Ramez Naam – Crux. Upgrade (Nexus-Trilogie 2)

Spannender Mittelband der NEXUS-Trilogie

Das Jahr 2040, San Francisco. Die experimentelle Nano-Droge Nexus ermöglicht es Menschen, sich von Bewusstsein zu Bewusstsein auszutauschen. Es gibt aber einige Neurowissenschaftler, die Nexus verbessern wollen. Und es gibt Behörden wie das Heimatschutzministerium (DHS), die Nexus auslöschen wollen. Und es gibt welche, die Nexus für ihre eigenen Zwecke ausbeuten wollen.
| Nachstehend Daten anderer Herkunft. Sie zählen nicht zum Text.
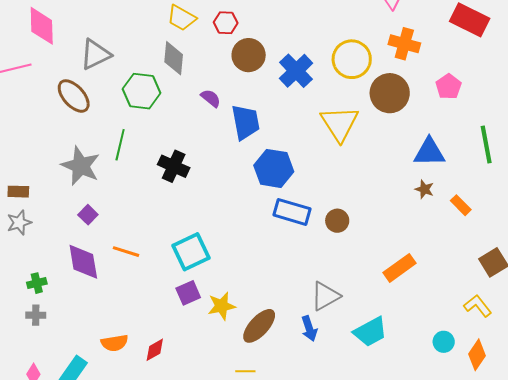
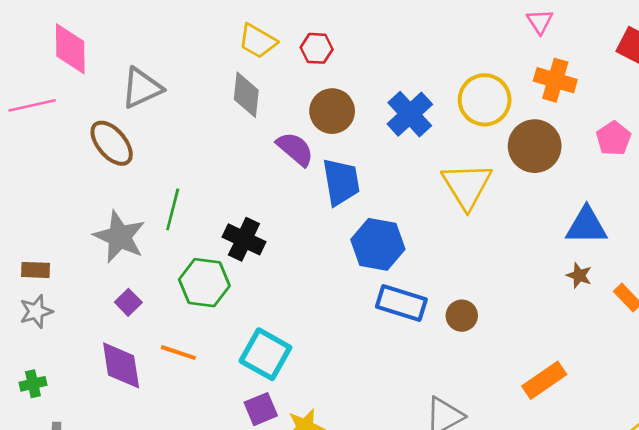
brown circle: (249, 55) -> (332, 111), moved
green hexagon: (142, 91) -> (204, 283), moved
purple semicircle: (211, 98) -> (295, 149), size x1.4
cyan square: (191, 252) -> (265, 354), turned -36
green cross: (37, 283) -> (33, 384), moved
Als der junge Neurowissenschaftler Kaden Lane von der DHS-Agentin Samantha Cataranes erwischt wird, wie er Nexus 5 auf einer illegalen Party verteilt und verwenden lässt, verhaftet sie ihn. Kadens einziger Ausweg, um die Leben und Karrieren seiner Freunde zu retten: völlige Kooperation und Übergabe aller Nexus-5-Materialien. Kaden sieht nur einen Ausweg: Er macht den Quellcode von Nexus 5 v0.7 öffentlich zugänglich.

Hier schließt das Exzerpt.